Using Clickers to Assess Candidates' Content Knowledge and Field Placement Activities

Project Directors: Alisa Hindin, EdD & Debra Zinicola, EdD, Department of Educational Studies. College of Education and Human Services

In this project, we will use clickers to assess candidates’ developing content knowledge in our literacy and science methods courses and to gather data about candidates’ field placements. We have three goals for our project. First, we want to help our teacher candidates better understand their own areas of strengths and weaknesses with regard to course content. Second, we want to find ways to provide faculty members and candidates with “easy to analyze” data to see if students need additional instruction or clarification. Lastly, we would like utilize clickers to improve the connection between field experiences and coursework and to optimize the value of the four, 72-hour field placements in terms of professional preparation.
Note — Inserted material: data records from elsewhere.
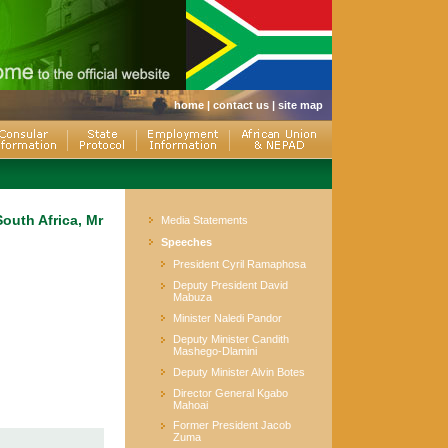
home
|
contact us
|
site map
outh Africa, Mr
Media Statements
Speeches
President Cyril Ramaphosa
Deputy President David
Mabuza
Minister Naledi Pandor
Deputy Minister Candith
Mashego-Dlamini
Deputy Minister Alvin Botes
Director General Kgabo
Mahoai
Former President Jacob
Zuma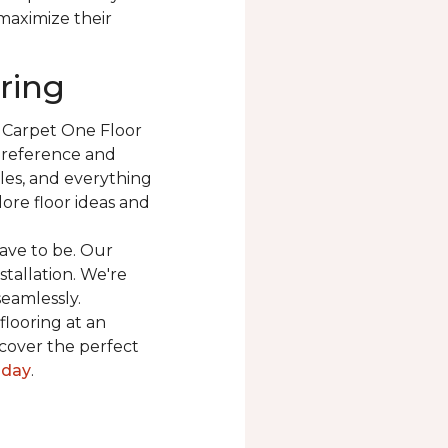
 maximize their
ring
t Carpet One Floor
 preference and
les, and everything
ore floor ideas and
ave to be. Our
stallation. We're
seamlessly.
flooring at an
cover the perfect
oday
.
Using Clicker Technology in a Clinically-based Occupational Therapy Course: Comparing Student Perceptions of Participation and Learning

Project Director: Thomas J. Mernar, PhD, Occupational Therapy Program, School of Health and Medical Sciences

Student–teacher interaction is ranked highly among the factors influencing learning performance (Bullock et al., 2002; Hake, 1998). Clicker technology has been changing how students and their instructor interact within the classroom by providing new opportunities to enhance in-class participation and learning in traditional, lecture hall classroom environments (Blasco-Arcas, et al., 2013). However, less is known about how clicker technology improves in-class participation and learning in more clinically content based courses.  This project examines how learning and in-class participation is effected by the use of clicker technology within clinically based courses.

Blasco-Arcas, L., Buil, I., Hernández-Ortega, B., & Sese, F. J. (2013). Using clickers in class: The role of interactivity, active collaborative learning and engagement in learning performance. Computers and Education, 62, 102-110.

Bullock, D.W., LaBella, V. P., Clingan, T., Ding, Z., Stewart, G., & Thibado, P. M. (2002). Enhancing  the student-instructor interaction frequency. Physics Teacher, 40, 535–541.

Hake, R. R. (1998). Interactive-engagement versus traditional methods: A six-thousand student survey of mechanics test data for introductory physics courses. American Journal of Physics, 66, 64–74.